Your instructions>
Please report, as a single number, how many lines in the entries include the string "Hancock".

(Transcribed page contents)
****************************************

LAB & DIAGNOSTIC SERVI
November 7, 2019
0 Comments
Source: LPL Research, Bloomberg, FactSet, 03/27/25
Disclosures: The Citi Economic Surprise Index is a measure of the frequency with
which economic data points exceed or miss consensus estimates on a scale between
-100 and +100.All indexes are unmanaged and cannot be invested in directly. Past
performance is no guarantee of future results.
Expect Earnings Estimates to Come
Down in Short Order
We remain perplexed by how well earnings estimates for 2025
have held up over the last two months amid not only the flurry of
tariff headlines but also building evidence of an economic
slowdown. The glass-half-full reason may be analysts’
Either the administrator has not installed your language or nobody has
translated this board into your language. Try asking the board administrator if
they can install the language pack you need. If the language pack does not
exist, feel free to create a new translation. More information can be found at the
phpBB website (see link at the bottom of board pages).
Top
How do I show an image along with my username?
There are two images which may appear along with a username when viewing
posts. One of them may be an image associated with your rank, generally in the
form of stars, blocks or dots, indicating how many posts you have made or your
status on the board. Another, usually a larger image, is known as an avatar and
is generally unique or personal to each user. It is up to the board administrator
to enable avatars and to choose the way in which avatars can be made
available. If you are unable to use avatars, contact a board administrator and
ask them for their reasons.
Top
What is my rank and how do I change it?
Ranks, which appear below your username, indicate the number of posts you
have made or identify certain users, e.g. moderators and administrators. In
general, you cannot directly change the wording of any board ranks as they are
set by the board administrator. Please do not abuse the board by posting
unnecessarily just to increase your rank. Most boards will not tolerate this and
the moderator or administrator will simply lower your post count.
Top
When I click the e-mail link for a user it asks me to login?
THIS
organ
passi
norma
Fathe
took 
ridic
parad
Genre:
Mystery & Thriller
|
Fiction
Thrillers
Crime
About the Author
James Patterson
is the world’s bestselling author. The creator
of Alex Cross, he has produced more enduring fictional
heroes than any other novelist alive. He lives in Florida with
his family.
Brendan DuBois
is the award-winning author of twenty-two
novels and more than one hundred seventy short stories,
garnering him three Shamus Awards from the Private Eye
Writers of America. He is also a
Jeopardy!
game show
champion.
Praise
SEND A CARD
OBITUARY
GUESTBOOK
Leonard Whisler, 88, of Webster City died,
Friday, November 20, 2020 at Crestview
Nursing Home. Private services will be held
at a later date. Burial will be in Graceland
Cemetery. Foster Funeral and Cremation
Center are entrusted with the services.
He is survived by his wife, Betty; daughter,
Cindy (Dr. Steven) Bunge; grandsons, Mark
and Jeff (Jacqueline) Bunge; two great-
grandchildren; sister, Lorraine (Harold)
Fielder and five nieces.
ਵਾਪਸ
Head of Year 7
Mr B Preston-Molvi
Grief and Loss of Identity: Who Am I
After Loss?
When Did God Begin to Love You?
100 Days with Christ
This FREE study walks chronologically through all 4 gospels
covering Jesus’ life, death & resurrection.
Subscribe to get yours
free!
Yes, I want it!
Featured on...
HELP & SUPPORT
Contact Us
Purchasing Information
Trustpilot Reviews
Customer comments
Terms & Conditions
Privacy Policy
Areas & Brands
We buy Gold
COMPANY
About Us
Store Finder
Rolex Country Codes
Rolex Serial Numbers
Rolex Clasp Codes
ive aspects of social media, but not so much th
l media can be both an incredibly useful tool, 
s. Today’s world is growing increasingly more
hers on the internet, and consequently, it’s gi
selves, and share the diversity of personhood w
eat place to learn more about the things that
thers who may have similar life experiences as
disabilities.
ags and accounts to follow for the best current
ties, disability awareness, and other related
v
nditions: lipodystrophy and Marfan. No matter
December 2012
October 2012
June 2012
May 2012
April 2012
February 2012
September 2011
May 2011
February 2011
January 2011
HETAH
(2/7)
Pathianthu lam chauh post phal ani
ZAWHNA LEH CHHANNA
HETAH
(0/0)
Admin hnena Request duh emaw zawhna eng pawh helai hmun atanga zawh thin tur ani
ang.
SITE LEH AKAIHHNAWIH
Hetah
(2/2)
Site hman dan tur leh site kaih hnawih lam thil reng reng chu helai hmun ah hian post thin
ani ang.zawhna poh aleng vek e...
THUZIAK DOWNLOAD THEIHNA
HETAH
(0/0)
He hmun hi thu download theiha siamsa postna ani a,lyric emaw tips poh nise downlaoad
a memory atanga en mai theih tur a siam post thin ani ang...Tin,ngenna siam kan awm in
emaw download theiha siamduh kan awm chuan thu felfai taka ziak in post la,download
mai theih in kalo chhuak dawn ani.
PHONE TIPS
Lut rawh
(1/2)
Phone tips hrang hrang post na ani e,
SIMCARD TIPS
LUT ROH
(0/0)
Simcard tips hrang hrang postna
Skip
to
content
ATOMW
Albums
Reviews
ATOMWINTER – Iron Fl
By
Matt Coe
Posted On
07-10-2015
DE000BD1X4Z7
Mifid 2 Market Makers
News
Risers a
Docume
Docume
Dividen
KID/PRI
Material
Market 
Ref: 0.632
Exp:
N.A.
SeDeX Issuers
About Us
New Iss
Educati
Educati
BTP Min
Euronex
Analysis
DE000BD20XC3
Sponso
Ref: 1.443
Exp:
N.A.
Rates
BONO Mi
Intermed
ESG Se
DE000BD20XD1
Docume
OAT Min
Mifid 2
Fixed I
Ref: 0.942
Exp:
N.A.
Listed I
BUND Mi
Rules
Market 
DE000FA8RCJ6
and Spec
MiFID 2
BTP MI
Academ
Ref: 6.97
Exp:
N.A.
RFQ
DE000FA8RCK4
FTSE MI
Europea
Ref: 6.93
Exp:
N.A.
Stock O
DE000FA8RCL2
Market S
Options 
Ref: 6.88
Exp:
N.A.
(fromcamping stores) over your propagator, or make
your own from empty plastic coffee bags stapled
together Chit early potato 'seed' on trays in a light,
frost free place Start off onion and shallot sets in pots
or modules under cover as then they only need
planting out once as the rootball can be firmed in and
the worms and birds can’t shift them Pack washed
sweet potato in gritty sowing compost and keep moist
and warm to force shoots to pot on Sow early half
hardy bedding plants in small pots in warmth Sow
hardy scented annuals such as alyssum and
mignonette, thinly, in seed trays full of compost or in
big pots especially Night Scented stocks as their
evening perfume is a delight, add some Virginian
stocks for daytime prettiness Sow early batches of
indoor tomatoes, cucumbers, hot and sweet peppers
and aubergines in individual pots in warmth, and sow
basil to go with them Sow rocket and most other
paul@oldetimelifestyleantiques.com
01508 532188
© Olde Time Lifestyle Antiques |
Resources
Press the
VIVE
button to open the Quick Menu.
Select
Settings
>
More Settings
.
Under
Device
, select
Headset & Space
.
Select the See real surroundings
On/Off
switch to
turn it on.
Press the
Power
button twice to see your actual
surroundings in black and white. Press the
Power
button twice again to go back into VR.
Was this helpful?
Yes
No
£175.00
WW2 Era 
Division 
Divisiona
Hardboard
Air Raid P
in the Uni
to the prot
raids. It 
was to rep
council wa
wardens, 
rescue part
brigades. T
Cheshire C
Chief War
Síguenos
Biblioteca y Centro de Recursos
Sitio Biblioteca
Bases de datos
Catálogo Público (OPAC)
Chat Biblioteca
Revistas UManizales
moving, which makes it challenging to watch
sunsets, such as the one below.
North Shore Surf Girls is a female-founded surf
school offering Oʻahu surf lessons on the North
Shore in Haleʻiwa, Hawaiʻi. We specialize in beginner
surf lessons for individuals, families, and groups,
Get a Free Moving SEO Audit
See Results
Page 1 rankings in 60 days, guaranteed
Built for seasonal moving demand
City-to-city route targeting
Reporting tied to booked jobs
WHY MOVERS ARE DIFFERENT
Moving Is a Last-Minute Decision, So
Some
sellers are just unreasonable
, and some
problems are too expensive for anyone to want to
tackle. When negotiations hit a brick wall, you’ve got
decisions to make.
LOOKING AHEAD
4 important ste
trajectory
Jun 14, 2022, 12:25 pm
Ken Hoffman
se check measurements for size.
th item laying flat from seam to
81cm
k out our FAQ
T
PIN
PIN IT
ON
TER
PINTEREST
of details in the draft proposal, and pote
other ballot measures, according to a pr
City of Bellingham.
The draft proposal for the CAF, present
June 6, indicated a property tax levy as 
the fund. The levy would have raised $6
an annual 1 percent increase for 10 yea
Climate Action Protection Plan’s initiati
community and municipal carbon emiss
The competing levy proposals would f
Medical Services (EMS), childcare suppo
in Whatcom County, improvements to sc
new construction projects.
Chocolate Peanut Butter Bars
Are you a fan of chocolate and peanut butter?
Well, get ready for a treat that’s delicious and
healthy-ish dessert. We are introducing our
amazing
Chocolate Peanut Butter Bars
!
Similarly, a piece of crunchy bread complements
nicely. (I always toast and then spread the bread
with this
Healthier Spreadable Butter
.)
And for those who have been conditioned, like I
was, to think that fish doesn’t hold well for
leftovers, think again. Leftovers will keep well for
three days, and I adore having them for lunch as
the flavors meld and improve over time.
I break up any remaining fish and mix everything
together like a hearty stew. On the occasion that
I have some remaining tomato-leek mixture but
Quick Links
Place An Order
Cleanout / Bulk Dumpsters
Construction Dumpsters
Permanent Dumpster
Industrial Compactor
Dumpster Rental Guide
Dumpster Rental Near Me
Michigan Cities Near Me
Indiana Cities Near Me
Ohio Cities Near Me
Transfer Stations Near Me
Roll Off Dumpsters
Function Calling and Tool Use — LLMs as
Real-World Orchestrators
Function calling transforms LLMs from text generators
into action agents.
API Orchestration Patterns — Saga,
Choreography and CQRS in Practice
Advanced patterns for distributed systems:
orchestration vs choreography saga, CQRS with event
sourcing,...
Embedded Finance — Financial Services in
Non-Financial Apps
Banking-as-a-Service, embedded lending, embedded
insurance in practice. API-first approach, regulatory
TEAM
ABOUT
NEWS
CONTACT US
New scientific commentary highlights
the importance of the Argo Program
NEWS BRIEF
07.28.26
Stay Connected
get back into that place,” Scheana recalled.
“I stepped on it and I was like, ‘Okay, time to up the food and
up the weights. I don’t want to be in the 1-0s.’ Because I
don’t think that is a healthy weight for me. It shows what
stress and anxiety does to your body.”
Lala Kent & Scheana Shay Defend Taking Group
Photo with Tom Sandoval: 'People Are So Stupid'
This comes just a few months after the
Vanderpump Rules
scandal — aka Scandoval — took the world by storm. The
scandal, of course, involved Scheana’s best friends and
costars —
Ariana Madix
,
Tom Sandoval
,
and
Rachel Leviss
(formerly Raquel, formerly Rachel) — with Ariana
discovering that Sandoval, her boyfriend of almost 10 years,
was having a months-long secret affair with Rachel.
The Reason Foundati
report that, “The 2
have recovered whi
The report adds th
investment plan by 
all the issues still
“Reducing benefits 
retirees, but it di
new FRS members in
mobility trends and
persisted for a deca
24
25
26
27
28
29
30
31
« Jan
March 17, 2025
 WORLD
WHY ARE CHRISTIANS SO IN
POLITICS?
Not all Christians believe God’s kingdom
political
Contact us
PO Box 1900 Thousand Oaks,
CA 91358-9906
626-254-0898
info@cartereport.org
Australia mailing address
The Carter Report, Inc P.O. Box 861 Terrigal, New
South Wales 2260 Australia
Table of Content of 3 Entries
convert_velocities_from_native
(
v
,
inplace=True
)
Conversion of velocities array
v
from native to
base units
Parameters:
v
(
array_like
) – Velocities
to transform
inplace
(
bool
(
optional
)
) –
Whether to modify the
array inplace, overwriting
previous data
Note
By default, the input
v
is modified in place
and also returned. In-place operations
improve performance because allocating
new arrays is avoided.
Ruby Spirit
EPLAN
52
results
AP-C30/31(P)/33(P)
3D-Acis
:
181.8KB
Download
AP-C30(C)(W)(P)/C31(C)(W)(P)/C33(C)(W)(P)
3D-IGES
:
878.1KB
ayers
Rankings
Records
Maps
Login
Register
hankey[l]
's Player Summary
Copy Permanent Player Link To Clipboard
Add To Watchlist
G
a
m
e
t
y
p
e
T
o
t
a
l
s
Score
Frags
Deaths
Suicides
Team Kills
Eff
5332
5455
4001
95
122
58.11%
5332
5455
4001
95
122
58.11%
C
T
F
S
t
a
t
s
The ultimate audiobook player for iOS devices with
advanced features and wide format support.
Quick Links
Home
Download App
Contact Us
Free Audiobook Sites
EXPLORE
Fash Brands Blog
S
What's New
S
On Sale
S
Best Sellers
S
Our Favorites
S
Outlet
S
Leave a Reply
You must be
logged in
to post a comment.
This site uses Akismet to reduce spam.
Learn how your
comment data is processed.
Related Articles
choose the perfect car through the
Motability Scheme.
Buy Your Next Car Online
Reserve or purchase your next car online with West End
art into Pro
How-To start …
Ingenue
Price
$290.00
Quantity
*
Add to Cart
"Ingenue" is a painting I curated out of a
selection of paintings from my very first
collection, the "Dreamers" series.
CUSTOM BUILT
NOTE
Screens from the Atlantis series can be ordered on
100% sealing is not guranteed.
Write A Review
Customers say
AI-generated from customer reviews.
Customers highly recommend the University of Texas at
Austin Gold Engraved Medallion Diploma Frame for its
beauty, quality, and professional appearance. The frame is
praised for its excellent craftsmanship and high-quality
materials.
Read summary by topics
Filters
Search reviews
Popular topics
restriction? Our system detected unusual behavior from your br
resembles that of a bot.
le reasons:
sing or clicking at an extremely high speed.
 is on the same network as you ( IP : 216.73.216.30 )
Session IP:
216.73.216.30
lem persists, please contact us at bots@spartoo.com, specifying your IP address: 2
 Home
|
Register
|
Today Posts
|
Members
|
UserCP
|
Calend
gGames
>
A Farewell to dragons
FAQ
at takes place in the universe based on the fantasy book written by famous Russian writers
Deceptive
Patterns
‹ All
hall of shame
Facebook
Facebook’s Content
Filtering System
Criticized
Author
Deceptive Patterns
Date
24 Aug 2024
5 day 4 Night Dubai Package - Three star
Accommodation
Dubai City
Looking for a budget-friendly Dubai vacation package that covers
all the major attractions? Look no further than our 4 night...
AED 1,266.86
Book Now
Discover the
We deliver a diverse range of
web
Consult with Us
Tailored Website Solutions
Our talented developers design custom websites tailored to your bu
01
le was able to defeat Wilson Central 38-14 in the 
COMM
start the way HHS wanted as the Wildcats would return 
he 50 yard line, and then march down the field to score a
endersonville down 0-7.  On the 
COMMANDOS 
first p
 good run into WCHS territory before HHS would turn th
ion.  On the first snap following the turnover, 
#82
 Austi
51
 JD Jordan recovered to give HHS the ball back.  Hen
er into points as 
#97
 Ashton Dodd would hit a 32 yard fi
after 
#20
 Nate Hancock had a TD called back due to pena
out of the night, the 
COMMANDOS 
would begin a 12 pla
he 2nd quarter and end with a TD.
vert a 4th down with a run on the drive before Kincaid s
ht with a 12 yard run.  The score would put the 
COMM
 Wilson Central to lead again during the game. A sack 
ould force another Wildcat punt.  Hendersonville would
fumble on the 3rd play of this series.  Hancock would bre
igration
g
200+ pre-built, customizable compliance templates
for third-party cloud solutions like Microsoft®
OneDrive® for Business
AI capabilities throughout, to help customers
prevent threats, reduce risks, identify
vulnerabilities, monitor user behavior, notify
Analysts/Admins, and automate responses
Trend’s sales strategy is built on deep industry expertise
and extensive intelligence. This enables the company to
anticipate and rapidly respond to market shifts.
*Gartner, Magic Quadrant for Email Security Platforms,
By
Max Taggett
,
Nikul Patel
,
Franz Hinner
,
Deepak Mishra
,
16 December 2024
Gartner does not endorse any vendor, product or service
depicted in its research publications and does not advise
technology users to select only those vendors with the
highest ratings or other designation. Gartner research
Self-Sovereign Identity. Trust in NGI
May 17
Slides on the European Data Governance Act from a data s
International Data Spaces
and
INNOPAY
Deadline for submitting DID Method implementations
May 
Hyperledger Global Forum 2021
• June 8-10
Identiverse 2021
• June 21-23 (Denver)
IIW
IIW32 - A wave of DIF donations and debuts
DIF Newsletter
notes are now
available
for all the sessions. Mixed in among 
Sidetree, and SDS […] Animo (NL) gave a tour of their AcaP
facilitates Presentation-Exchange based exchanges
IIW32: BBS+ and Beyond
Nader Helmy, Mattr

****************************************

Answer for this exercise>
2